- _TASK OBJECTIVE_
Match on the string "usage" in the entries below and return every matching line.

- _THE RECORDS_
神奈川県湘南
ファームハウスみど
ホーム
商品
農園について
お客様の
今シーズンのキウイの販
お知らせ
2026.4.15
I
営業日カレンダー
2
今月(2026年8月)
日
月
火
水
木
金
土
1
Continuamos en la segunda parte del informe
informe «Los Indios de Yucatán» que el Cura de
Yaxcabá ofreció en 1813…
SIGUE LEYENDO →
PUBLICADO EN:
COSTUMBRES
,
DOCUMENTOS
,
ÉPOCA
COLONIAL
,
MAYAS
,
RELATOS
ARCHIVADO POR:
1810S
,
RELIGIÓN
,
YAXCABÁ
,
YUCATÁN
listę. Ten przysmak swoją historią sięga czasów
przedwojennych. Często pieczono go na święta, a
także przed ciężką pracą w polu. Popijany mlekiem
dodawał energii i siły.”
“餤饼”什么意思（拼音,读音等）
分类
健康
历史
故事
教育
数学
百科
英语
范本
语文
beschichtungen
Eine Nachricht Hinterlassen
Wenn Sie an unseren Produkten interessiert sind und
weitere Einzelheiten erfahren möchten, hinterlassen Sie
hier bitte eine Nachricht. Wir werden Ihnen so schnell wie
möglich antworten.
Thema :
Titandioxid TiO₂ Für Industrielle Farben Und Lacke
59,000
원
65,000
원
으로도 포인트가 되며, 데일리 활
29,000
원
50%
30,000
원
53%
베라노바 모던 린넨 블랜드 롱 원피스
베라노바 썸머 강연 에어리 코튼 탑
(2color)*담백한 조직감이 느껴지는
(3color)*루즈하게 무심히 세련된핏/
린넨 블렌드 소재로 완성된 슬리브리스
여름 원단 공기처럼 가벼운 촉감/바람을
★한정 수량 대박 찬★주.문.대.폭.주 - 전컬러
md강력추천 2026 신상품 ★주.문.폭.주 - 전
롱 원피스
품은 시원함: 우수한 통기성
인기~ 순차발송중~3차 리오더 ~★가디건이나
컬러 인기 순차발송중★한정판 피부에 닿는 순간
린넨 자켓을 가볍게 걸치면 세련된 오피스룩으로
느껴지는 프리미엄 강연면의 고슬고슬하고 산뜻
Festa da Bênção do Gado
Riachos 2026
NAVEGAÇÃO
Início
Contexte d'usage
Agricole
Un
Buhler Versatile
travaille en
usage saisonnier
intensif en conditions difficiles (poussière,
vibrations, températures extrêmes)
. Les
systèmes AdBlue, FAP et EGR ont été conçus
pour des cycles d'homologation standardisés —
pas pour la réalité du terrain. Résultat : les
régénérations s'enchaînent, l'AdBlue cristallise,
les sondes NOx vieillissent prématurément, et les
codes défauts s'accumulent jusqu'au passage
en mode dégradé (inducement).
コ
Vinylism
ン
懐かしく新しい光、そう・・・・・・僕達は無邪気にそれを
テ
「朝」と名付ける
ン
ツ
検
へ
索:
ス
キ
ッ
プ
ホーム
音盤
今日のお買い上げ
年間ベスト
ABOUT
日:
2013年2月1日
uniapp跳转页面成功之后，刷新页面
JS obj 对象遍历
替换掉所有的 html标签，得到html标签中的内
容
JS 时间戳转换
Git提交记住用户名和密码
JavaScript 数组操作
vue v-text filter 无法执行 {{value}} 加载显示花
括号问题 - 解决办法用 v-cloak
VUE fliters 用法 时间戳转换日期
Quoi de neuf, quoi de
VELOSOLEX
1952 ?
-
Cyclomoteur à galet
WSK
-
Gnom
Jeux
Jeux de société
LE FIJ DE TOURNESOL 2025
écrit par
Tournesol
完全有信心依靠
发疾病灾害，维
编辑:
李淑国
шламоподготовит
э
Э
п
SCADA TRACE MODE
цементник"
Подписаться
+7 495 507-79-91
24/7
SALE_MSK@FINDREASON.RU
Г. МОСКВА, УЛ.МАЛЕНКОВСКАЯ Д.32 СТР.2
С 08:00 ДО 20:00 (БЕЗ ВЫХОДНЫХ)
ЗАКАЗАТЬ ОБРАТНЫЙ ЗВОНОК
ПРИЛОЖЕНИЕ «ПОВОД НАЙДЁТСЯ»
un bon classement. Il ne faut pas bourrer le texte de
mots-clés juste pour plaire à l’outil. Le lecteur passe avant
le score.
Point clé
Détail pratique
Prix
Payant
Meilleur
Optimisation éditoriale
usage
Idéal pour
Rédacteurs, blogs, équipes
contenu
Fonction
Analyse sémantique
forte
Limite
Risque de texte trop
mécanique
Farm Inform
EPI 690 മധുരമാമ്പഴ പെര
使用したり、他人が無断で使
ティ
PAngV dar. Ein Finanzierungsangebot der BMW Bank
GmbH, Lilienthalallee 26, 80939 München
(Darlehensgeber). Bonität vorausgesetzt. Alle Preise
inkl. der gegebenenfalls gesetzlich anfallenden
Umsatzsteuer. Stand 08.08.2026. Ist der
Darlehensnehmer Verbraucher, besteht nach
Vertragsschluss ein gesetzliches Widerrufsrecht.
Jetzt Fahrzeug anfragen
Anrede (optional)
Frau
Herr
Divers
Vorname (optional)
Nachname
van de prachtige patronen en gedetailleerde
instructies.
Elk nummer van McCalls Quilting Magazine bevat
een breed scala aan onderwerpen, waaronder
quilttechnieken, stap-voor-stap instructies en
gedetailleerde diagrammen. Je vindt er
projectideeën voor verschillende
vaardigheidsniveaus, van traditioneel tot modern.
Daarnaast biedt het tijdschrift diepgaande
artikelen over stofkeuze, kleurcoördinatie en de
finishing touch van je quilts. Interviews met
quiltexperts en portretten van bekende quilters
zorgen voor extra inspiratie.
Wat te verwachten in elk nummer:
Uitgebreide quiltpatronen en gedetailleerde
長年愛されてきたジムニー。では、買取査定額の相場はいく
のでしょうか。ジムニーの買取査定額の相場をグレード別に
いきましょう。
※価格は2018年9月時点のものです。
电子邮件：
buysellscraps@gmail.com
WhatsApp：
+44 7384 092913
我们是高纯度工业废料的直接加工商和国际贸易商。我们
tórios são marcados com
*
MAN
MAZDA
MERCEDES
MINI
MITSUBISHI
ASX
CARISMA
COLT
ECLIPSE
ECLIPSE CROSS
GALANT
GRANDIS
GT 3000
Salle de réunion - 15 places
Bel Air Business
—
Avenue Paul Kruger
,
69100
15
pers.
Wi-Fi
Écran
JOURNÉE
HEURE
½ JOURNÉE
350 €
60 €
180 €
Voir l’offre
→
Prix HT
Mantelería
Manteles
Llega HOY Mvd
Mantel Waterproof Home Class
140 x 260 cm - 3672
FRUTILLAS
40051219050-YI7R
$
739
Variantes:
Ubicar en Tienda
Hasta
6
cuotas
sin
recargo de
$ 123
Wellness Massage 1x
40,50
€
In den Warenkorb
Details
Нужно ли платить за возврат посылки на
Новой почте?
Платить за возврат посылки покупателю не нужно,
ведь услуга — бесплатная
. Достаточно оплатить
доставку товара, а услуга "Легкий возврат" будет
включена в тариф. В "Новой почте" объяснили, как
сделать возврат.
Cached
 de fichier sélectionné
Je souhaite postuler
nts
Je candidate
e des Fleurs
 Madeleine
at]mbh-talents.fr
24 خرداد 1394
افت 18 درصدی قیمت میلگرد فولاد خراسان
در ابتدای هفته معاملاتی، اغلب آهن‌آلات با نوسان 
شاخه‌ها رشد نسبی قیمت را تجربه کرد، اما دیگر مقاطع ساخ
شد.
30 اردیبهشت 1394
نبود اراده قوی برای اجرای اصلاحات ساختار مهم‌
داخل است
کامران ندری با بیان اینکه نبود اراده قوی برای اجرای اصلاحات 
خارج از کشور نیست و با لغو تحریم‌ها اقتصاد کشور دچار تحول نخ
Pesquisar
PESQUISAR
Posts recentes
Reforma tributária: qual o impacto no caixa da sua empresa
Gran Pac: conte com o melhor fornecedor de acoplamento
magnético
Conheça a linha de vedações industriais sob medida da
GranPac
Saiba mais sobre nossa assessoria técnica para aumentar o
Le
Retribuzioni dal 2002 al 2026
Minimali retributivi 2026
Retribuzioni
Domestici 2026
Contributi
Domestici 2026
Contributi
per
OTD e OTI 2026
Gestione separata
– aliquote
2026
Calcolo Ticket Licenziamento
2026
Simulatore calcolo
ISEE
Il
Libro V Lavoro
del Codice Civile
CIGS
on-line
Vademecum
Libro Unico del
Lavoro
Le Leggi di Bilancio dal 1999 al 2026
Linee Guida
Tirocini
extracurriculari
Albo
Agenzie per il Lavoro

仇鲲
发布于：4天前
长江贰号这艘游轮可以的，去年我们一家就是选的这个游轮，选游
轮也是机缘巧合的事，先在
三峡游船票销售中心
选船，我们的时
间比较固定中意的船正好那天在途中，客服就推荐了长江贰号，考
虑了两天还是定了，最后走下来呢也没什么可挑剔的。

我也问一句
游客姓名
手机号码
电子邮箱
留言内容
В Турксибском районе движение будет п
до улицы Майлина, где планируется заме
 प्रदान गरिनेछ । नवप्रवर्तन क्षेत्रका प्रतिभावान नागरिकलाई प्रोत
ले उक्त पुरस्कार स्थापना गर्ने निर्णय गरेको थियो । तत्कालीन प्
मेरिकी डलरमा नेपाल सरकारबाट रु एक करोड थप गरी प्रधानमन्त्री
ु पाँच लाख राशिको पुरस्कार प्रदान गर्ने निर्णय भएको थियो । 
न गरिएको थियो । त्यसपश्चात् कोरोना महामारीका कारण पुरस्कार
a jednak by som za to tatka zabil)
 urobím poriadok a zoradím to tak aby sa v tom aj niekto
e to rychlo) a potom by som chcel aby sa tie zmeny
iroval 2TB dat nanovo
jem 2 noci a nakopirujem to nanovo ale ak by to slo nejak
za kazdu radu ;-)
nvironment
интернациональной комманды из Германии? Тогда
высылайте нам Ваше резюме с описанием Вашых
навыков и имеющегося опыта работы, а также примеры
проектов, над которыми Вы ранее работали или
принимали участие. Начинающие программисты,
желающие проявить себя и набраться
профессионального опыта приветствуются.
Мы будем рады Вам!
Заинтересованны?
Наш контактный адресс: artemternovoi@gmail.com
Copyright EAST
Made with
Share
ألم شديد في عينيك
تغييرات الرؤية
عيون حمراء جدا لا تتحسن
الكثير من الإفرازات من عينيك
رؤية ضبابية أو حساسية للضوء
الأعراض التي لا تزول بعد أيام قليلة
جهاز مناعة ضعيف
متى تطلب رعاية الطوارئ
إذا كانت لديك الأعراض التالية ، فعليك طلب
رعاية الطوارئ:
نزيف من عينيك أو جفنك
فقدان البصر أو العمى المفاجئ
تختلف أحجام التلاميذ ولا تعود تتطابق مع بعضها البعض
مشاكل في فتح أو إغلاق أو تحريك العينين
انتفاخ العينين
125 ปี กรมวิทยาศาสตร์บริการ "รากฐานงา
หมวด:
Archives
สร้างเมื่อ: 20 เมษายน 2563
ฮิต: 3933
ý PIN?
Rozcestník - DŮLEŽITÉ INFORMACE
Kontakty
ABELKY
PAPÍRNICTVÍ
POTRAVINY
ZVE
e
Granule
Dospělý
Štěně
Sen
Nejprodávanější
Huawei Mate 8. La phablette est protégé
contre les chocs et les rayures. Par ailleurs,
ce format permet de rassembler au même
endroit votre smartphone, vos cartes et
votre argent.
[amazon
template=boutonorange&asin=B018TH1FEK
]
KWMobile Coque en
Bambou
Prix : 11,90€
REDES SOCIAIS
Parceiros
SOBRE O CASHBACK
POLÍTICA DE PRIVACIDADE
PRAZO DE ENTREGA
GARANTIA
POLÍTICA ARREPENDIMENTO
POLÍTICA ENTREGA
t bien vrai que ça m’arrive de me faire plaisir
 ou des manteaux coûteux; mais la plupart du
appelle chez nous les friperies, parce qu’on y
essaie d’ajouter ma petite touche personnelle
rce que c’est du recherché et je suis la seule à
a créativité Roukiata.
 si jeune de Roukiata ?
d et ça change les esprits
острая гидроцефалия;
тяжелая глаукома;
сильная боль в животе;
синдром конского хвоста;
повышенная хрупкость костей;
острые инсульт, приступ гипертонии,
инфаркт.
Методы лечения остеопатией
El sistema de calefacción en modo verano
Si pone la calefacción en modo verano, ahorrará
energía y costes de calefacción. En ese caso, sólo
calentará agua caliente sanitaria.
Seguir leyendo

- _ANSWER SECTION_
Contexte d'usage
usage saisonnier
usage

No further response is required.